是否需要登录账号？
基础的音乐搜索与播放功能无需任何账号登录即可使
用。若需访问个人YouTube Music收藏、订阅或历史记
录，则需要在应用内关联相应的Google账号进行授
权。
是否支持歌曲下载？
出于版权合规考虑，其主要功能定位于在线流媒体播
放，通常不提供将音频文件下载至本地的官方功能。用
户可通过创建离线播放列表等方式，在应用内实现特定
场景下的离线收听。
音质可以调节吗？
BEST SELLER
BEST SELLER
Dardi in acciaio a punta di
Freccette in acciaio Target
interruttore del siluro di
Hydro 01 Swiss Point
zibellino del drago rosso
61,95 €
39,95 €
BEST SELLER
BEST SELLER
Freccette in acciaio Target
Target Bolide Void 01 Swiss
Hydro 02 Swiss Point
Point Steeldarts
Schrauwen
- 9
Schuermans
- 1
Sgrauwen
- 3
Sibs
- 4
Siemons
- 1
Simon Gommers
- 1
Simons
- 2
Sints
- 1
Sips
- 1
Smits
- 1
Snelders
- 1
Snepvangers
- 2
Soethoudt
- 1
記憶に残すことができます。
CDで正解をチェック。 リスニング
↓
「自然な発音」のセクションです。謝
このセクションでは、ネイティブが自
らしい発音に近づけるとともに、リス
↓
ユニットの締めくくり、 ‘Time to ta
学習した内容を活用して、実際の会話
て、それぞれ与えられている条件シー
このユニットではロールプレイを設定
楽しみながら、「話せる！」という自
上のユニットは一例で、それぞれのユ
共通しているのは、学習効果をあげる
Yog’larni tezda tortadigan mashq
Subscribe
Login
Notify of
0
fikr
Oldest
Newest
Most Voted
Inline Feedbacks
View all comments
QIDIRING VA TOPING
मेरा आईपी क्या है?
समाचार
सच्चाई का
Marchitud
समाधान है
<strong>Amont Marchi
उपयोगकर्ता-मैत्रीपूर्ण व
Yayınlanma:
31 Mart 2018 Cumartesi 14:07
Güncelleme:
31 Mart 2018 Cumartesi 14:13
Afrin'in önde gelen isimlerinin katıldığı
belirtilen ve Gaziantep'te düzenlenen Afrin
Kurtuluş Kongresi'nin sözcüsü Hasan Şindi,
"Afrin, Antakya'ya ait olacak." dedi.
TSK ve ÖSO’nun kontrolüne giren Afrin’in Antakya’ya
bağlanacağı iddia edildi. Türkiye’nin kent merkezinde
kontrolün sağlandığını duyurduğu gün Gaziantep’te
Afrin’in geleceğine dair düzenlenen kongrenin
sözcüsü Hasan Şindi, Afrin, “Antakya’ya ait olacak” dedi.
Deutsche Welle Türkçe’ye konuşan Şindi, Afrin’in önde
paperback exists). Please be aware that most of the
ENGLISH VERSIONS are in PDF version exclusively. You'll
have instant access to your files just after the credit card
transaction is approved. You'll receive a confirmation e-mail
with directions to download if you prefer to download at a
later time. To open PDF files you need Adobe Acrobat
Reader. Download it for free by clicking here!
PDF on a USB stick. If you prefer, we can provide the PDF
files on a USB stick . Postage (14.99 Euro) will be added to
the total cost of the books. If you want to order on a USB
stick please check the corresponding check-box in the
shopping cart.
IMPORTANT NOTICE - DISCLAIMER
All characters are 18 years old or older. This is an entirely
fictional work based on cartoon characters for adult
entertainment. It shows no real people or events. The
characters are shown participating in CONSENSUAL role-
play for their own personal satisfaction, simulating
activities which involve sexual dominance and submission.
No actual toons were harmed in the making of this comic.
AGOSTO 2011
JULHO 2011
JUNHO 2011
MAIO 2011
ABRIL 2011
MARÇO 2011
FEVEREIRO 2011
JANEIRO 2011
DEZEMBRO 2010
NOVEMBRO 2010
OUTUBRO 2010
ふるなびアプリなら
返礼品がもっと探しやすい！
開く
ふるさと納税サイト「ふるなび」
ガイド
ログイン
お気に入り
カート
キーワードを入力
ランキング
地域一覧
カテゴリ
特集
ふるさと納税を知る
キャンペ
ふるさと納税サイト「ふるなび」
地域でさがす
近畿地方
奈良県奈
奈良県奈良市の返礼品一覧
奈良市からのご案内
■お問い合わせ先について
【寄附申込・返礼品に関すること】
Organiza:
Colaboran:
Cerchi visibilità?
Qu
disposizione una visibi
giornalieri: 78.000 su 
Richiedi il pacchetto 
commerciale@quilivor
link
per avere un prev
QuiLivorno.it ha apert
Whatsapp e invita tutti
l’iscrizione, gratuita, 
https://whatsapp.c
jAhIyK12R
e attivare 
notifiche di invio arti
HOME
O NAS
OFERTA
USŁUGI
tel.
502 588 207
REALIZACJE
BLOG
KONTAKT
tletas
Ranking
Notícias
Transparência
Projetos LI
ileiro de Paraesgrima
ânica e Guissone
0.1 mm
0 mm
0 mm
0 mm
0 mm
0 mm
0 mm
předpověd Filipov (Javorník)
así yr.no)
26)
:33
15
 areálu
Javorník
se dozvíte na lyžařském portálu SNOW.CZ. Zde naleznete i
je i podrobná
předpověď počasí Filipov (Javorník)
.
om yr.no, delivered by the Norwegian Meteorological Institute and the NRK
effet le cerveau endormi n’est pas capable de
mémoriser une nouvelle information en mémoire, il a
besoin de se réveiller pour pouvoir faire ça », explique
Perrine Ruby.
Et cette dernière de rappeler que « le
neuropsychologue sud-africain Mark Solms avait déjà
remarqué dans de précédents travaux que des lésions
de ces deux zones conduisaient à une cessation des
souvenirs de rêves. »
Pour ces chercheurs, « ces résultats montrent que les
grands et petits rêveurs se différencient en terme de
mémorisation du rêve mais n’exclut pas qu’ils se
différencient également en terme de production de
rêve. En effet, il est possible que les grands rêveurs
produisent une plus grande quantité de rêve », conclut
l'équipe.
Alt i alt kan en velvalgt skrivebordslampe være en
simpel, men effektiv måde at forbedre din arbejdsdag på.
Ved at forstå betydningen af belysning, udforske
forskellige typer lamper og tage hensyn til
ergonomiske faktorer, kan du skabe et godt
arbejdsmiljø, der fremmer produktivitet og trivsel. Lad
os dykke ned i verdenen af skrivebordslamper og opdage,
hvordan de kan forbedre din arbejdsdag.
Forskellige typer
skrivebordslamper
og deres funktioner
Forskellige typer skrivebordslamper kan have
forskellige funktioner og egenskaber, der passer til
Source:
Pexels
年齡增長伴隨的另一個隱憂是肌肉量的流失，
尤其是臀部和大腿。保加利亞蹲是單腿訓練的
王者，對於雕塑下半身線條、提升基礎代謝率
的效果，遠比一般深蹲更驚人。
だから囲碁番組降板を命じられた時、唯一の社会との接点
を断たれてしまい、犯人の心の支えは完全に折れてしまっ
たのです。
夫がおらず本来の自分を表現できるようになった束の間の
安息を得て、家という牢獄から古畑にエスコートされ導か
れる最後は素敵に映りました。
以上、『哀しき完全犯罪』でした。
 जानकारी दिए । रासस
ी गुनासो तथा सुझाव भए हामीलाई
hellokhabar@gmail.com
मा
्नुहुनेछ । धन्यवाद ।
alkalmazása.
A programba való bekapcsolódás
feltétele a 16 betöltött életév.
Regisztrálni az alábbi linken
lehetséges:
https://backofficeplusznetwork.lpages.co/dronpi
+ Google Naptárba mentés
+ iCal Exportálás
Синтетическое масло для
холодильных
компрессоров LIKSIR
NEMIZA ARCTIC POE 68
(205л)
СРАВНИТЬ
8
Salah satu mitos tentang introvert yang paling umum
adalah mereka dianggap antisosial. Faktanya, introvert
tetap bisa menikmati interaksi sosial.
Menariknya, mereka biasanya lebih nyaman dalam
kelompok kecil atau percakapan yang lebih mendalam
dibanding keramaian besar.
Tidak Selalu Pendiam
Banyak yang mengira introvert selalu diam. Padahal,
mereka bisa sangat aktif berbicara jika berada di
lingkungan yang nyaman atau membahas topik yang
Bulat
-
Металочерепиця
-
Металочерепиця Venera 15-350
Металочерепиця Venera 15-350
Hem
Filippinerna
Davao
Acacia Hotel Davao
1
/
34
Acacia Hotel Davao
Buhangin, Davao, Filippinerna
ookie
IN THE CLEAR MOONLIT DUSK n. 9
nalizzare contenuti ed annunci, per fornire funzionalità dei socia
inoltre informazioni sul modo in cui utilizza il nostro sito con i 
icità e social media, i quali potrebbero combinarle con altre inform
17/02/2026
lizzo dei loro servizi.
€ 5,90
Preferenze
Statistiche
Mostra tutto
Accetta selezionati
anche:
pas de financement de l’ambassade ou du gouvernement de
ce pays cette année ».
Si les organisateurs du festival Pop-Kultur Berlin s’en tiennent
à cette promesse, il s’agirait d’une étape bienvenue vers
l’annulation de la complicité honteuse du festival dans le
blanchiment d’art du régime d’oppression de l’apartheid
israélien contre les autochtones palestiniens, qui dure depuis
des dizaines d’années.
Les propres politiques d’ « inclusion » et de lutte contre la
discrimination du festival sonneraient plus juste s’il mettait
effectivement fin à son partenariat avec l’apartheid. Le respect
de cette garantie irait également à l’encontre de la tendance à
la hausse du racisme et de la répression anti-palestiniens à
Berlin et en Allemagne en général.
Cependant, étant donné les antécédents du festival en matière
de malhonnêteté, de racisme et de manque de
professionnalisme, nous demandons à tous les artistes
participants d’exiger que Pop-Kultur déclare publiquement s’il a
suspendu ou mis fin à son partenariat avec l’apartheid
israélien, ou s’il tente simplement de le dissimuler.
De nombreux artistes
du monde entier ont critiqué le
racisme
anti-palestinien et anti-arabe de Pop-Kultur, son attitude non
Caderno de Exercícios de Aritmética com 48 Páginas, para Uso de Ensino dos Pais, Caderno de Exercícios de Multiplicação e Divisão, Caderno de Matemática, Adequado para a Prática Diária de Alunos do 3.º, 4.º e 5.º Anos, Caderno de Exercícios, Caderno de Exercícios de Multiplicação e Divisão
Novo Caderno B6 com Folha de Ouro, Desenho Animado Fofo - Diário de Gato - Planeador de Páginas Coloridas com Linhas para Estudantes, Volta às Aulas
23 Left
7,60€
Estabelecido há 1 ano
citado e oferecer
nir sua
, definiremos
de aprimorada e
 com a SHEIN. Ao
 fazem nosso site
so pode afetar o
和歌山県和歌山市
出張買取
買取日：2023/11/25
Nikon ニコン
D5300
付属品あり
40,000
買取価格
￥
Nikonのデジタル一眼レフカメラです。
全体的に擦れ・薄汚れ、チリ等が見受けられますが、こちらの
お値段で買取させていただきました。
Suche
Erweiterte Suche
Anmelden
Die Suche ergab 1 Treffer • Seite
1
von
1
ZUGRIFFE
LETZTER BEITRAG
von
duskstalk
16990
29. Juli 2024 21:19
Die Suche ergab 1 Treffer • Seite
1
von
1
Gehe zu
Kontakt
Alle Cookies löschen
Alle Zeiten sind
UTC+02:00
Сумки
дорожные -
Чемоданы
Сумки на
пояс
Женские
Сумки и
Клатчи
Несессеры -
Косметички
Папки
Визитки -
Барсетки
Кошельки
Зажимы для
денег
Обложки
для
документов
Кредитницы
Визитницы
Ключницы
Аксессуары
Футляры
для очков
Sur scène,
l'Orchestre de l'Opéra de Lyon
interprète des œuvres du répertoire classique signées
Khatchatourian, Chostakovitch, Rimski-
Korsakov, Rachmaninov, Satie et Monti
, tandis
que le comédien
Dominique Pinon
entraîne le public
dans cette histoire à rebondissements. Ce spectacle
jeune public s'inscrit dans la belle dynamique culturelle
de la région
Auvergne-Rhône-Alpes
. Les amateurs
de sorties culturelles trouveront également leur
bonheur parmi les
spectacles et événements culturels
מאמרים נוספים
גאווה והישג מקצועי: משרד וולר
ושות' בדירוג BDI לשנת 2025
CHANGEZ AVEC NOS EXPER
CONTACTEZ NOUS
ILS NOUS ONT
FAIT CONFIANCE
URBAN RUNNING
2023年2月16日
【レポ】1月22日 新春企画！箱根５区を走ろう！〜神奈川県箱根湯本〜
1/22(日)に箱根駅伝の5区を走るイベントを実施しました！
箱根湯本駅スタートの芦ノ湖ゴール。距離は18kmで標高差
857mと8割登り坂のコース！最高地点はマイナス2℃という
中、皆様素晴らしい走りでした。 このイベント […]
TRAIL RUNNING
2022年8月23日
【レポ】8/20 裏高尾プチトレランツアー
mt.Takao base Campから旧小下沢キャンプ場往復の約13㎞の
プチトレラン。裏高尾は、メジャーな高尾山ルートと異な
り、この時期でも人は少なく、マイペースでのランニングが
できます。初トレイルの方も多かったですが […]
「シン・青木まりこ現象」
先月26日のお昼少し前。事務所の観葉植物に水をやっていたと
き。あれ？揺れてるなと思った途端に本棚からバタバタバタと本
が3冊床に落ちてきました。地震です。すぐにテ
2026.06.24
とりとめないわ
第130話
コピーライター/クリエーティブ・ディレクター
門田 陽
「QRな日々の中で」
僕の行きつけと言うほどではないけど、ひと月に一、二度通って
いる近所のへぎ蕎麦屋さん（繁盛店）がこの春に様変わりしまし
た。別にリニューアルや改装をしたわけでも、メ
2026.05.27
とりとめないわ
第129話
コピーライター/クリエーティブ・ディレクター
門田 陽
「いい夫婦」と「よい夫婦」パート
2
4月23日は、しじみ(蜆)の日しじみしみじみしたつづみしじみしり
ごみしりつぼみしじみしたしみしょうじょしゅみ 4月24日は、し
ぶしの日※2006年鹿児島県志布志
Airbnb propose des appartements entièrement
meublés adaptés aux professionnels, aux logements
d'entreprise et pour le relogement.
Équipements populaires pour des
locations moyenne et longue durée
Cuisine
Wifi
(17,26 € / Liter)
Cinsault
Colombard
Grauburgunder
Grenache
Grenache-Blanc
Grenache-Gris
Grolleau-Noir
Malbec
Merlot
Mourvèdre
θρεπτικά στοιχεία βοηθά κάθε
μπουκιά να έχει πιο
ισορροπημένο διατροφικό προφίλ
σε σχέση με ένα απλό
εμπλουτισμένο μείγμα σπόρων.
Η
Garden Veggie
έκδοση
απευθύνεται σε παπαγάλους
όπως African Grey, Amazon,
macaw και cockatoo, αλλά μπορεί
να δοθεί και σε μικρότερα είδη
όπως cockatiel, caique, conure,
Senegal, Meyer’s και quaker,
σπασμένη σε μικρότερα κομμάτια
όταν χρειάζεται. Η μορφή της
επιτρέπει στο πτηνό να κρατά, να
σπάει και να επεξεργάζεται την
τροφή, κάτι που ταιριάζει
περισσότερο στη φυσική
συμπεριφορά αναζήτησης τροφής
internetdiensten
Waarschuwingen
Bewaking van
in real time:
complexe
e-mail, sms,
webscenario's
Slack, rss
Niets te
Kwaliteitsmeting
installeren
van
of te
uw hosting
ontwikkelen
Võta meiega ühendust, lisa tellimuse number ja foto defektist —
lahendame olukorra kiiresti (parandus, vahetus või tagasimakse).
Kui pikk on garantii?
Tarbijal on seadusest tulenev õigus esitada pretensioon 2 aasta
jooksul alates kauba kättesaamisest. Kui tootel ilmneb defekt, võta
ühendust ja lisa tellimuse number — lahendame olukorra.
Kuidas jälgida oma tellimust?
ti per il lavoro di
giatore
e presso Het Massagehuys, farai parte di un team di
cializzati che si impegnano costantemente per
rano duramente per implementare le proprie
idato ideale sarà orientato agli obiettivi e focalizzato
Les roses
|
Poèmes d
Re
*-*-*
■ What you will do ■
Return the entries exactly through the "transaction is approved." line.

■ Exercise response ■
是否需要登录账号？
基础的音乐搜索与播放功能无需任何账号登录即可使
用。若需访问个人YouTube Music收藏、订阅或历史记
录，则需要在应用内关联相应的Google账号进行授
权。
是否支持歌曲下载？
出于版权合规考虑，其主要功能定位于在线流媒体播
放，通常不提供将音频文件下载至本地的官方功能。用
户可通过创建离线播放列表等方式，在应用内实现特定
场景下的离线收听。
音质可以调节吗？
BEST SELLER
BEST SELLER
Dardi in acciaio a punta di
Freccette in acciaio Target
interruttore del siluro di
Hydro 01 Swiss Point
zibellino del drago rosso
61,95 €
39,95 €
BEST SELLER
BEST SELLER
Freccette in acciaio Target
Target Bolide Void 01 Swiss
Hydro 02 Swiss Point
Point Steeldarts
Schrauwen
- 9
Schuermans
- 1
Sgrauwen
- 3
Sibs
- 4
Siemons
- 1
Simon Gommers
- 1
Simons
- 2
Sints
- 1
Sips
- 1
Smits
- 1
Snelders
- 1
Snepvangers
- 2
Soethoudt
- 1
記憶に残すことができます。
CDで正解をチェック。 リスニング
↓
「自然な発音」のセクションです。謝
このセクションでは、ネイティブが自
らしい発音に近づけるとともに、リス
↓
ユニットの締めくくり、 ‘Time to ta
学習した内容を活用して、実際の会話
て、それぞれ与えられている条件シー
このユニットではロールプレイを設定
楽しみながら、「話せる！」という自
上のユニットは一例で、それぞれのユ
共通しているのは、学習効果をあげる
Yog’larni tezda tortadigan mashq
Subscribe
Login
Notify of
0
fikr
Oldest
Newest
Most Voted
Inline Feedbacks
View all comments
QIDIRING VA TOPING
मेरा आईपी क्या है?
समाचार
सच्चाई का
Marchitud
समाधान है
<strong>Amont Marchi
उपयोगकर्ता-मैत्रीपूर्ण व
Yayınlanma:
31 Mart 2018 Cumartesi 14:07
Güncelleme:
31 Mart 2018 Cumartesi 14:13
Afrin'in önde gelen isimlerinin katıldığı
belirtilen ve Gaziantep'te düzenlenen Afrin
Kurtuluş Kongresi'nin sözcüsü Hasan Şindi,
"Afrin, Antakya'ya ait olacak." dedi.
TSK ve ÖSO’nun kontrolüne giren Afrin’in Antakya’ya
bağlanacağı iddia edildi. Türkiye’nin kent merkezinde
kontrolün sağlandığını duyurduğu gün Gaziantep’te
Afrin’in geleceğine dair düzenlenen kongrenin
sözcüsü Hasan Şindi, Afrin, “Antakya’ya ait olacak” dedi.
Deutsche Welle Türkçe’ye konuşan Şindi, Afrin’in önde
paperback exists). Please be aware that most of the
ENGLISH VERSIONS are in PDF version exclusively. You'll
have instant access to your files just after the credit card
transaction is approved. You'll receive a confirmation e-mail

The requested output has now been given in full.